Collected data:

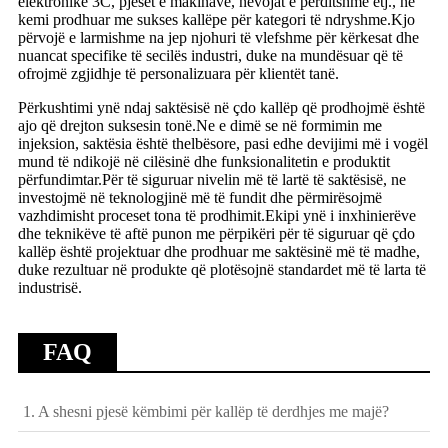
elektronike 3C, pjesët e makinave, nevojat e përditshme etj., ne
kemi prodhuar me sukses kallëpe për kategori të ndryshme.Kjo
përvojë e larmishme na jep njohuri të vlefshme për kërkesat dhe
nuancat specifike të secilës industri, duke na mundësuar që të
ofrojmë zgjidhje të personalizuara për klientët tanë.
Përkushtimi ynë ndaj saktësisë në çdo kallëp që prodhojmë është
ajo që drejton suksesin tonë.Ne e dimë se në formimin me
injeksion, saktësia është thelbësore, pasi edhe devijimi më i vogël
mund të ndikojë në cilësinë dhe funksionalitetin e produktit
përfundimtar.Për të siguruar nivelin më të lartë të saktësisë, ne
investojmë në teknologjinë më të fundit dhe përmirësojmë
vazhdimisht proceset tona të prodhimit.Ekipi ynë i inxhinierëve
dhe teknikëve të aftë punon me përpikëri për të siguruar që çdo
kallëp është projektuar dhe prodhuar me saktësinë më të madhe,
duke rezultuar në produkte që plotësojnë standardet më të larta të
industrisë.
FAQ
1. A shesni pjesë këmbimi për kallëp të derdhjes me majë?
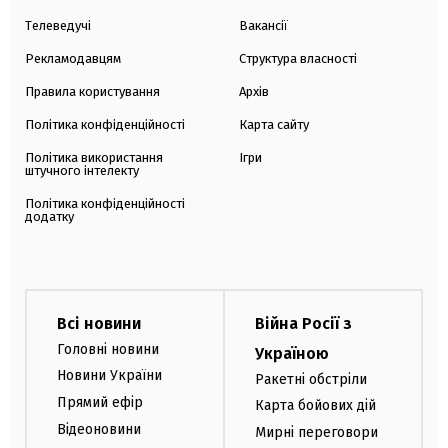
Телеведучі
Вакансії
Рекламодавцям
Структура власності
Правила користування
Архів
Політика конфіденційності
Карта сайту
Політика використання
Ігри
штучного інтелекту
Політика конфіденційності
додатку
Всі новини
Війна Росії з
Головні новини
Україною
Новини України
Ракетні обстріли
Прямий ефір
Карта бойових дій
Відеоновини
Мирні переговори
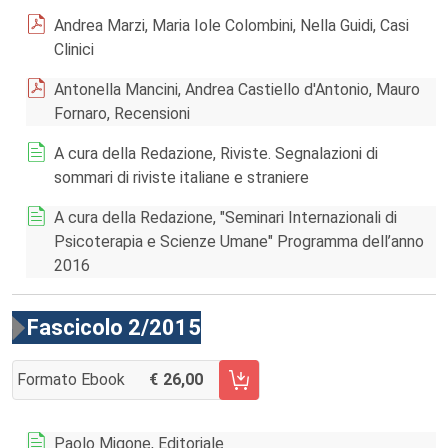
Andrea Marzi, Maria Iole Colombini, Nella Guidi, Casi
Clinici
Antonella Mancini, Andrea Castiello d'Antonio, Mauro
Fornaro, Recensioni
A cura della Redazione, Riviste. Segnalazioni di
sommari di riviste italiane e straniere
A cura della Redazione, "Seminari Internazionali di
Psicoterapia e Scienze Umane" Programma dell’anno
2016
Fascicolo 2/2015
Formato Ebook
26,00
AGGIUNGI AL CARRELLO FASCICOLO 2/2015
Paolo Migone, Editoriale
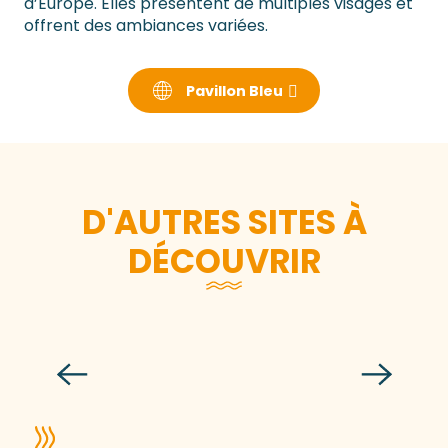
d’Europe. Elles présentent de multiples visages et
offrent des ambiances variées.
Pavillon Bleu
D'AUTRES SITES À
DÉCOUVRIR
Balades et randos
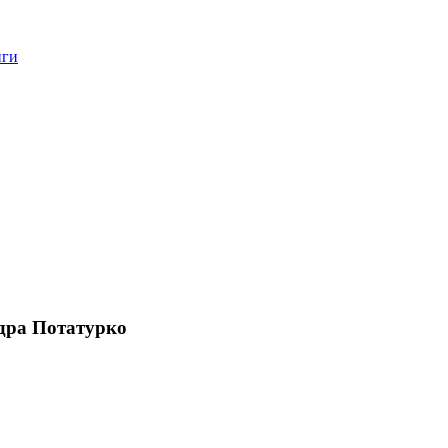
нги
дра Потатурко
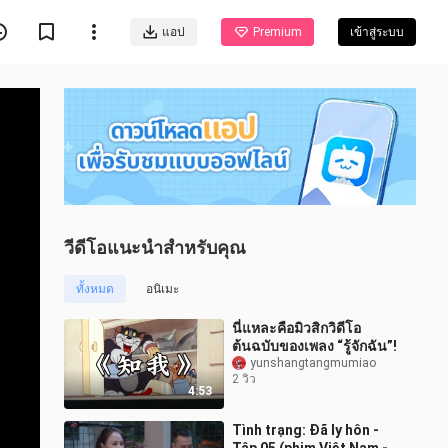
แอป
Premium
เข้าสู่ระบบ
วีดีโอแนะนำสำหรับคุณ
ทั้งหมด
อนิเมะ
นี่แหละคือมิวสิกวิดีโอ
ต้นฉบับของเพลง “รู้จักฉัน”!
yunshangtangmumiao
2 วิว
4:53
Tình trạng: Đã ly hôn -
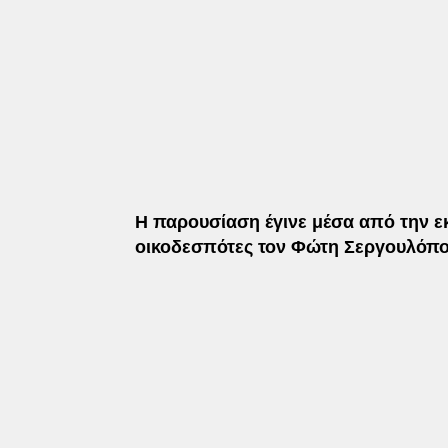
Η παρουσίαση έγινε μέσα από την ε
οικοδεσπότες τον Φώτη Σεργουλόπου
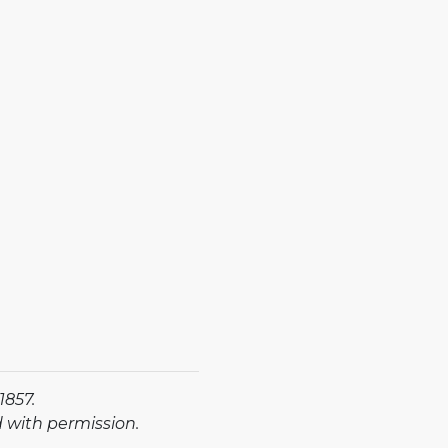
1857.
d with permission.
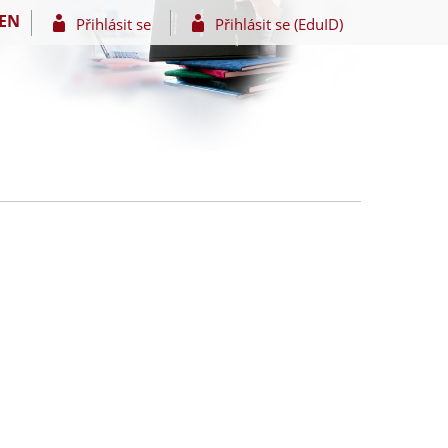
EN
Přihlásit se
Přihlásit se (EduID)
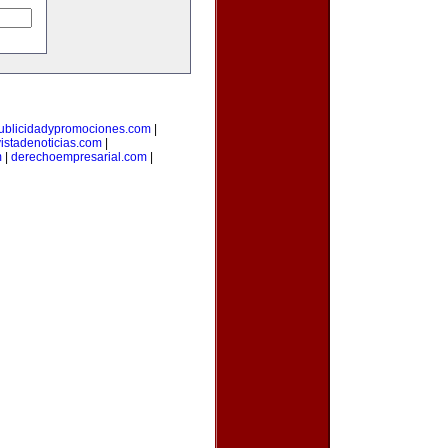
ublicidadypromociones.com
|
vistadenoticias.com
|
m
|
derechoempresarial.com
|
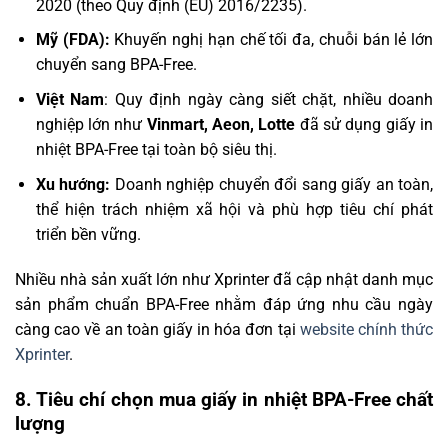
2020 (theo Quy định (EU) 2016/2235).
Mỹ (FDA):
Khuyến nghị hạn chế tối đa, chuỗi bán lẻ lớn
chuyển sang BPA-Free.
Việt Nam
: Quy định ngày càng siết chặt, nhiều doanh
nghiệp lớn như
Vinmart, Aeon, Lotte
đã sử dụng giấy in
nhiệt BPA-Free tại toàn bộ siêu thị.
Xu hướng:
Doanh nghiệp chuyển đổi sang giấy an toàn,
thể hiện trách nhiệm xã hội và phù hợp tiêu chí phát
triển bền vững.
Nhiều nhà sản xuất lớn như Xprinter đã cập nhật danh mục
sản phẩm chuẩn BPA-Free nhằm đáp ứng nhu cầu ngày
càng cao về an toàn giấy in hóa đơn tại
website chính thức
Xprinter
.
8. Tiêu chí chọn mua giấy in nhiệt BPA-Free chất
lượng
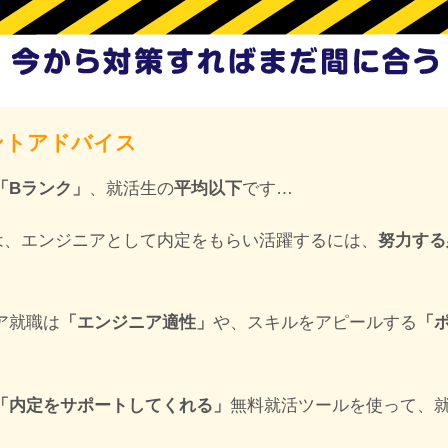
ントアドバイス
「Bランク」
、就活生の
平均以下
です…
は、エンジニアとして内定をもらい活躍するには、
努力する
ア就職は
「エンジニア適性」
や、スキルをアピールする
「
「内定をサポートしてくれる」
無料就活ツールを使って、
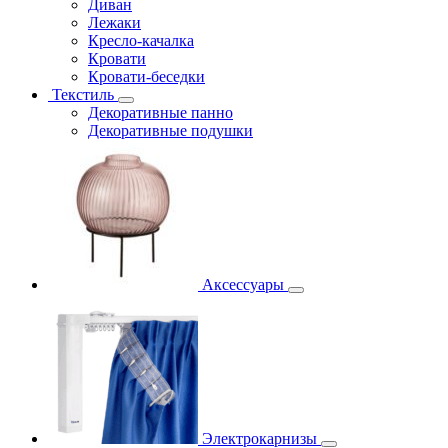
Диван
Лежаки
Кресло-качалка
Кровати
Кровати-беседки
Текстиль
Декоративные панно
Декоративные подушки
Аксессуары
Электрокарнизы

■ **What you have to do**: Using the data above, return every line that contains the string "Andrea".

■ **Result for this task**:
Andrea Marzi, Maria Iole Colombini, Nella Guidi, Casi
Antonella Mancini, Andrea Castiello d'Antonio, Mauro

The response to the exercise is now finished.